The Durango Telegraph
The Independent Weekly Line On Durango and Beyond
[Vol. 5, No36, September 7, 2006]
ASPEN – Pitkin County in early July adopted a law capping sizes of new homes at 15,000 square feet. Some homebuilders seem to fear even more restrictive laws could be enacted.
“The general atmosphere is one of fear in terms of eventually reducing house size in the future,” said one real estate broker, Tim Estin, of Mason & Morse. He told The Aspen Timesthat with land prices so high in Pitkin County, real estate buyers probably feel compelled to build houses as large as possible on their property.
Of course, Aspen does cater to the world’s wealthiest 1 to 3 percent of citizens.
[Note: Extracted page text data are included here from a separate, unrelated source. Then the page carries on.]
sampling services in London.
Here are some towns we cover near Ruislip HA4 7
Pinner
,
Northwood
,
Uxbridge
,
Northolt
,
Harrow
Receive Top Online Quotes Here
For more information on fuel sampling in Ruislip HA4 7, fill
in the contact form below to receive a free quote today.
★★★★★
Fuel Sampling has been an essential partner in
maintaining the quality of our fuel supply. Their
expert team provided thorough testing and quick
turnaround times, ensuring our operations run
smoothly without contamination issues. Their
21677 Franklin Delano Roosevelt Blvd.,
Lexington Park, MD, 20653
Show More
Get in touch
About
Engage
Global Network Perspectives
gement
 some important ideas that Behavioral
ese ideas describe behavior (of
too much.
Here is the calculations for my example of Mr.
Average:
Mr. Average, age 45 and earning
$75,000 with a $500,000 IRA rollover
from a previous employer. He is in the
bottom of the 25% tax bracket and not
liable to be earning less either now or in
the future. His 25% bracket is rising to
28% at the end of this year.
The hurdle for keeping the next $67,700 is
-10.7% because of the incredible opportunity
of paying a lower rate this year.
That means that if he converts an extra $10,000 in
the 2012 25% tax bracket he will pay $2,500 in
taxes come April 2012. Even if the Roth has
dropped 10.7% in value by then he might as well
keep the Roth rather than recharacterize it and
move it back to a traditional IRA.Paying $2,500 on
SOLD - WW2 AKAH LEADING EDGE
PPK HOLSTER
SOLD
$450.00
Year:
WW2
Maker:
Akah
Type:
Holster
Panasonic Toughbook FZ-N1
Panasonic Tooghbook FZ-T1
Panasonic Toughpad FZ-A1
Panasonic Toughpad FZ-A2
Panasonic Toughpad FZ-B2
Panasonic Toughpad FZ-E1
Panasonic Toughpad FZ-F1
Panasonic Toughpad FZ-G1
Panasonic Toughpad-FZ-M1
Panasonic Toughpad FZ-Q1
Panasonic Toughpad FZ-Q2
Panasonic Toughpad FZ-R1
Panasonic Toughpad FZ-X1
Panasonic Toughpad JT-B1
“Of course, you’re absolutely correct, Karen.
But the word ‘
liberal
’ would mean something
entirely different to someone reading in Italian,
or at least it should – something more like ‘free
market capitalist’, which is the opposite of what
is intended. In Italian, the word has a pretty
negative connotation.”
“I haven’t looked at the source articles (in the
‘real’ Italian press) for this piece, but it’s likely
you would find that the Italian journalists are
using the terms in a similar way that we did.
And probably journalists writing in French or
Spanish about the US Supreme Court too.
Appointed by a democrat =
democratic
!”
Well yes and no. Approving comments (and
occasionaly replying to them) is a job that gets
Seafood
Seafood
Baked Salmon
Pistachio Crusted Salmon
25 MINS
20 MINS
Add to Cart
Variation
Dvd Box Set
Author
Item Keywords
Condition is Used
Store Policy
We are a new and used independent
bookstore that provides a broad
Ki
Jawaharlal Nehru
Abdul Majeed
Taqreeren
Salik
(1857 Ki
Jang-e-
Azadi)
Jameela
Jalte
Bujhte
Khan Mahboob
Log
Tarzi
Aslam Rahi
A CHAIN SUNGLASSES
That probably explains why the average new home in Pitkin County is about 5,000 square feet, compared to the median of about 2,450 square feet nationally. But even that national figure is 250 percent larger than comparable homes built in 1950.
In taking aim at large homes, Pitkin County had several justifications. A larger home requires more construction vehicles, such as dump trucks, which create more damage to roads. Once completed, according to a 1999 study conducted by the county, homes larger than 3,500 square feet generate more demand for services such as cleaning and landscaping than do smaller homes.
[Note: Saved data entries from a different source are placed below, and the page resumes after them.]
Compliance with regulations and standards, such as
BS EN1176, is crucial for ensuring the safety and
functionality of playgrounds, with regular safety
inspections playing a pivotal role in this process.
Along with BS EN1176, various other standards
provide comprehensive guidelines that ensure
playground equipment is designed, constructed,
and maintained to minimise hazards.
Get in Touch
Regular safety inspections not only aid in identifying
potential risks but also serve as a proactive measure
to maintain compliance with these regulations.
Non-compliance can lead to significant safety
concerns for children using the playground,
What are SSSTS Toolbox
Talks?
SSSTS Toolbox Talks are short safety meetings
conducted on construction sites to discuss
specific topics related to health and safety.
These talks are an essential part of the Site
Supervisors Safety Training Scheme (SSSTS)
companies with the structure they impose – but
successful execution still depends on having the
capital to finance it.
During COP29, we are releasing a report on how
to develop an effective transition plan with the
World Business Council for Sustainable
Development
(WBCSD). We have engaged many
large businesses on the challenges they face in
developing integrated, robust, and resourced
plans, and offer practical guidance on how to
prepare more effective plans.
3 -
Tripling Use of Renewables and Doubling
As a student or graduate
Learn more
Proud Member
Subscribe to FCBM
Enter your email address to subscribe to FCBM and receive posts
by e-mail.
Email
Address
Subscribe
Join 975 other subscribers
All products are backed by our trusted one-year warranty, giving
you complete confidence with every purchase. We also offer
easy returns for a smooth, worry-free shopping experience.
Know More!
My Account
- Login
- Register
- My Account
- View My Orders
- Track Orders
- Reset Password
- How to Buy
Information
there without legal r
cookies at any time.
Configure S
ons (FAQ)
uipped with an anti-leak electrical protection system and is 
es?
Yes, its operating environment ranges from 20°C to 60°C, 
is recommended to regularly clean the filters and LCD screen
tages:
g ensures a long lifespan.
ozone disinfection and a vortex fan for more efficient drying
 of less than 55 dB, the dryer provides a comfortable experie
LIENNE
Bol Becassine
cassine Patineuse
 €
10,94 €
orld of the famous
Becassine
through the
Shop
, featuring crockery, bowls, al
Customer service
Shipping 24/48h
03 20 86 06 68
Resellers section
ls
And finally, larger homes require more energy to heat and, even in Aspen, cool. “The trend we’re seeing, including the trend in luxury homes, is moving in the opposite direction of that which we need to go,” said Dan Richardson, the global warming coordinator for Aspen.
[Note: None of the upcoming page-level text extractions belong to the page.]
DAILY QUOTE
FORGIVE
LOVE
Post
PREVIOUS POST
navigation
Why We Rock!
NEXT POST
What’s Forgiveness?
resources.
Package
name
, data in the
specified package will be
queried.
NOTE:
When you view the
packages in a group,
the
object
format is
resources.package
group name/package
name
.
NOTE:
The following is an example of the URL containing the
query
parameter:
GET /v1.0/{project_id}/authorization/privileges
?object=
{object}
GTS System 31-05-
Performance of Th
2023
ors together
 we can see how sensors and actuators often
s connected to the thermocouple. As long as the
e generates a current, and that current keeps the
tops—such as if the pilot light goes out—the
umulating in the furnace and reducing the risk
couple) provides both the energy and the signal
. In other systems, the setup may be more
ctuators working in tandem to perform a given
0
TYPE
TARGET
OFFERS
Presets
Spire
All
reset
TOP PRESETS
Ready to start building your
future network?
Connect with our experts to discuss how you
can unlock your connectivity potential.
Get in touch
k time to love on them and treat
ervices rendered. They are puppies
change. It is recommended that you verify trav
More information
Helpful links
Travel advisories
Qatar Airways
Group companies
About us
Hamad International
However, Richardson cautioned that larger does not always mean more polluting. One 11,000-square-foot house surveyed by the town in its global warming program, called Canary Initiative, had fewer total emissions than one that was 8,000 square feet.
Still, the general moralistic bent is expressed well by Mick Ireland, a county commissioner. Aspen “has a late-empire-of-Rome feel to it that’s kind of disturbing,” he told the Times. “Excess, everywhere you look.”